Bachmann told a Minnesota radio host during the weekend that she asked God for guidance. "I just took it to the Lord in a very quiet way."
But, she said, God did not tell her to run.
"I tried to have my ears open and hear what God was saying to me, and I considered it for quite a long time," the 2012 Republican presidential candidate told Jan Markell. "It became very clear to me that I wasn't hearing any call from God to do this."
Before every other run for office, she said, "I have always prayed." In those cases, she added, "I had this inner sense that I was supposed to do it," but not this time. She said that she is fine with not running.
In late December, she told a television host that many people urged her to run for the seat vacated by Al Franken, now held by Democrat Tina Smith, who faces election this November.
Bachmann said then that God had called her to the presidential campaign, but "am I being called to do this now? I don't know."

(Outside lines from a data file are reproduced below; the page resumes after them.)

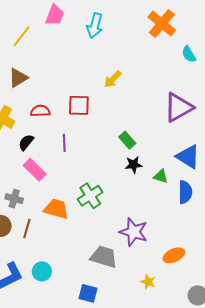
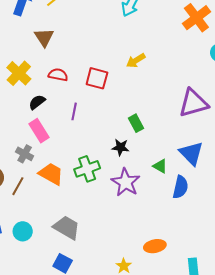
brown triangle: (18, 78) -> (44, 37), turned -45
black star: (134, 165) -> (120, 147), moved
gray cross: (14, 199) -> (25, 154), moved
purple star: (134, 232) -> (126, 182), moved
gray trapezoid: (104, 257) -> (67, 228), moved

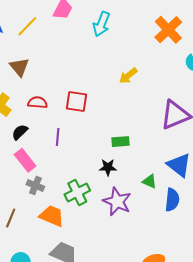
yellow arrow: (136, 61) -> (128, 76), moved
green rectangle: (136, 123) -> (121, 142), turned -60
gray cross: (25, 154) -> (35, 186), moved
orange trapezoid: (51, 174) -> (52, 216), moved

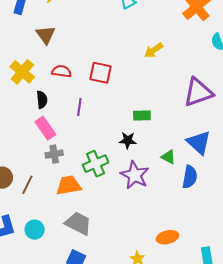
black semicircle: (20, 132) -> (42, 100), turned 126
gray cross: (35, 186) -> (54, 154), turned -36
orange trapezoid: (52, 216) -> (69, 185), turned -36

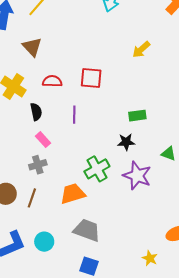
pink rectangle: (45, 128) -> (43, 140), size x0.7
gray cross: (54, 154) -> (38, 165), moved

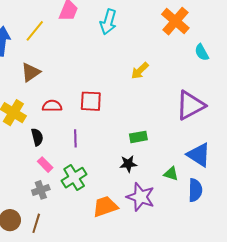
brown triangle: (32, 47) -> (31, 72), turned 40
green cross: (97, 169) -> (74, 178), moved
orange trapezoid: (73, 194) -> (105, 206), moved

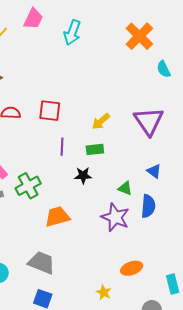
yellow arrow: (140, 71) -> (101, 121), moved
purple triangle: (190, 105) -> (149, 121), turned -40
purple line: (75, 138) -> (62, 147), moved
blue triangle: (199, 155) -> (154, 171), size x0.6
purple star: (141, 197) -> (115, 217), moved

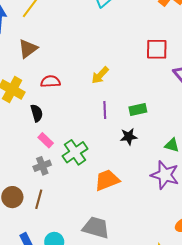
red square: (50, 111) -> (157, 49), moved
yellow arrow: (101, 121) -> (100, 75), moved

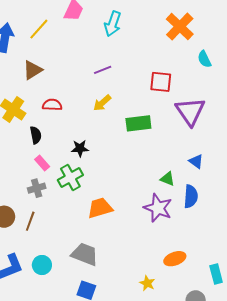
green rectangle: (138, 109) -> (138, 123), moved, size x1.4
purple line: (105, 110) -> (103, 70), moved, turned 66
black star: (129, 137) -> (80, 148), moved

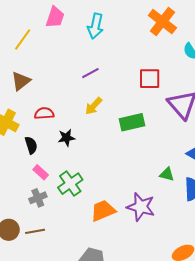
black star: (80, 148) -> (66, 138), moved
purple star: (158, 208) -> (141, 207), moved
brown line: (30, 221) -> (35, 231), turned 66

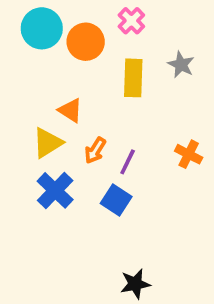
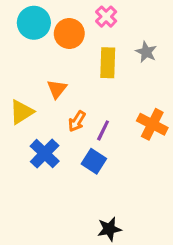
orange triangle: (70, 110) -> (57, 89), turned 35
yellow triangle: (47, 143) -> (22, 112), moved
orange cross: (189, 154) -> (152, 124), size x1.4

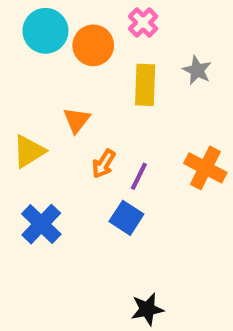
blue cross: (45, 154) -> (41, 224), moved

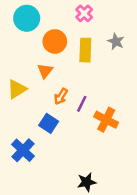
orange circle: (93, 45) -> (55, 41), moved
orange cross: (205, 168) -> (106, 120), moved
blue square: (126, 218) -> (49, 123), moved
blue cross: (41, 224) -> (23, 150), moved

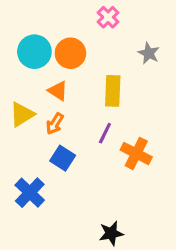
cyan circle: (27, 18) -> (34, 52), moved
yellow rectangle: (85, 50) -> (113, 91), moved
orange triangle: (45, 71) -> (58, 91), turned -35
orange arrow: (61, 96) -> (55, 124), moved

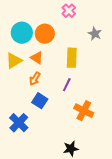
yellow triangle: (22, 114) -> (14, 61), moved
orange cross: (136, 153) -> (84, 111), moved

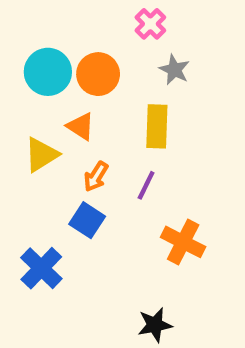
gray star: (95, 34) -> (174, 70), moved
yellow triangle: (14, 61) -> (41, 155), moved
orange arrow: (35, 79) -> (96, 177), moved

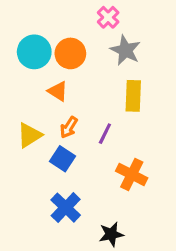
gray star: (174, 70) -> (125, 50), size x1.4
yellow rectangle: (157, 126) -> (133, 96), moved
yellow triangle: (41, 155) -> (30, 135), moved
blue cross: (41, 268) -> (66, 208), moved

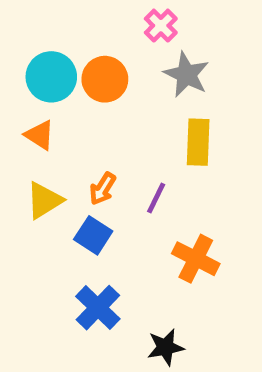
orange triangle: (58, 91) -> (40, 135), moved

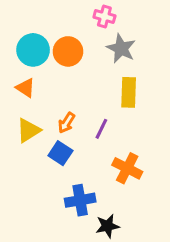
pink cross: (161, 26) -> (104, 17), turned -30
blue cross: (98, 308) -> (80, 200), moved, turned 36

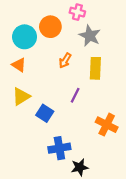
orange circle: (68, 51) -> (50, 27), moved
orange arrow: (66, 123) -> (65, 60), moved
orange cross: (127, 168) -> (107, 125), moved

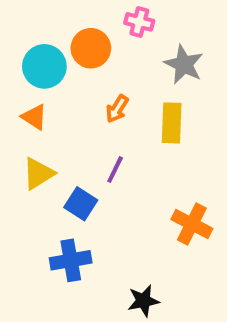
gray star: (90, 36) -> (184, 64), moved
purple line: (75, 95) -> (115, 169), moved
blue cross: (59, 148) -> (71, 260), moved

Bachmann served in the U.S. House from a district generally north of the Twin Cities for eight years beginning in 2007. Even after she dropped out of the presidential race early in 2012, she remained popular with Christian conservatives.
Smith was Gov. Mark Dayton's lieutenant governor before he appointed her to replace Franken in the Senate.
Bachmann's decision to not run leaves one Republicans in the race, state Sen. Karin Housley of St. Mary's Point.
Smith has a Democratic challenger, Minneapolis attorney Nick Leonard.